# Notebook for Exploring Statistical Tests

In [20]:
import numpy as np
import matplotlib.pyplot as plt
from scipy.stats import ks_2samp, chisquare

## Kolmogorov-Smirnov Test

The KS test is a _nonparametric_ test of the equality of continuous (or discontinuous), one dimensional probability distributions.
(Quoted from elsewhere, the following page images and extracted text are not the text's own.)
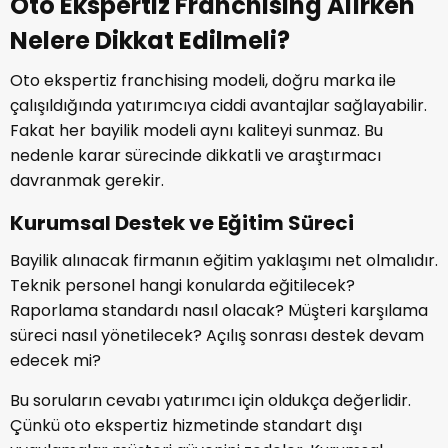
Oto Ekspertiz Franchising Alırken
Nelere Dikkat Edilmeli?
Oto ekspertiz franchising modeli, doğru marka ile
çalışıldığında yatırımcıya ciddi avantajlar sağlayabilir.
Fakat her bayilik modeli aynı kaliteyi sunmaz. Bu
nedenle karar sürecinde dikkatli ve araştırmacı
davranmak gerekir.
Kurumsal Destek ve Eğitim Süreci
Bayilik alınacak firmanın eğitim yaklaşımı net olmalıdır.
Teknik personel hangi konularda eğitilecek?
Raporlama standardı nasıl olacak? Müşteri karşılama
süreci nasıl yönetilecek? Açılış sonrası destek devam
edecek mi?
Bu soruların cevabı yatırımcı için oldukça değerlidir.
Çünkü oto ekspertiz hizmetinde standart dışı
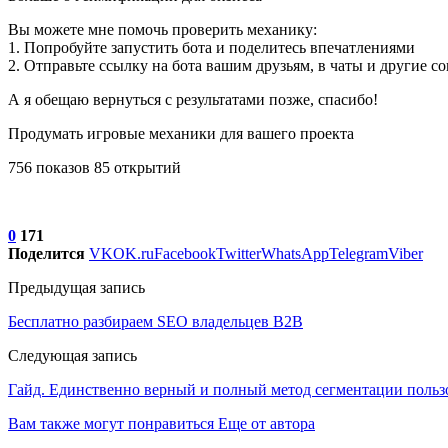
Вы можете мне помочь проверить механику:
1. Попробуйте запустить бота и поделитесь впечатлениями
2. Отправьте ссылку на бота вашим друзьям, в чаты и другие со
А я обещаю вернуться с результатами позже, спасибо!
Продумать игровые механики для вашего проекта
756 показов 85 открытий
0
171
Поделится
VK
OK.ru
Facebook
Twitter
WhatsApp
Telegram
Viber
Предыдущая запись
Бесплатно разбираем SEO владельцев B2B
Следующая запись
Гайд. Единственно верный и полный метод сегментации польз
Вам также могут понравиться
Еще от автора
There is a two-sample KS test that compares equality between two separate distributions.

- Null Hypothesis: the two distributions are identical
- Alternative Hypothesis: the two distributions are NOT identical 

In [18]:
np.random.seed(0)

# generate two datasets from different distributions 
data1 = np.random.randn(100) # standard normal distribution
data2 = np.random.lognormal(3, 1, 100) # log-normal distribution
data3 = np.random.randn(100) # standard normal distribution

# perform Kolmogorov-Smirnov test
ks_2samp(data1, data2)

KstestResult(statistic=0.99, pvalue=4.417521386399011e-57)

Since the **p_value** here is less than 0.05 (subjective), we reject the null hypothesis - therefore, we have sufficient evidence that the samples do NOT come from the same distribution, as expected.

## Chi-Square Test

The Chi-Square test can be used to decide whether a relationship exists between observed and expected frequencies in a categorical variable of a given population.
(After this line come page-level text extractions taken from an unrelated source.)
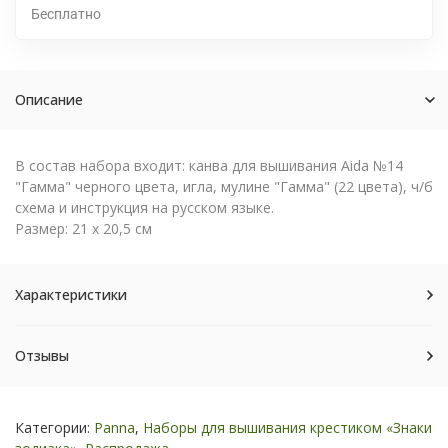
Бесплатно
Описание
В состав набора входит: канва для вышивания Aida №14
"Гамма" черного цвета, игла, мулине "Гамма" (22 цвета), ч/б
схема и инструкция на русском языке.
Размер:
21 х 20,5 см
Характеристики
Отзывы
Категории:
Panna
,
Наборы для вышивания крестиком «Знаки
- Null Hypothesis: The categorical variables have no relationship (independent)
- Alternative Hypothesis: A relationship exists between the variables (dependent)

In [13]:
f_observed = [16, 18, 16, 14, 12, 12]
f_expected = [16, 16, 16, 16, 16, 8]

chisquare(f_observed, f_exp=f_expected)

Power_divergenceResult(statistic=3.5, pvalue=0.6233876277495822)

Since the **p_value** here is greater than 0.05 (subjective), we accept the null hypothesis - therefore, we have sufficient evidence that the samples do NOT come from the same distribution.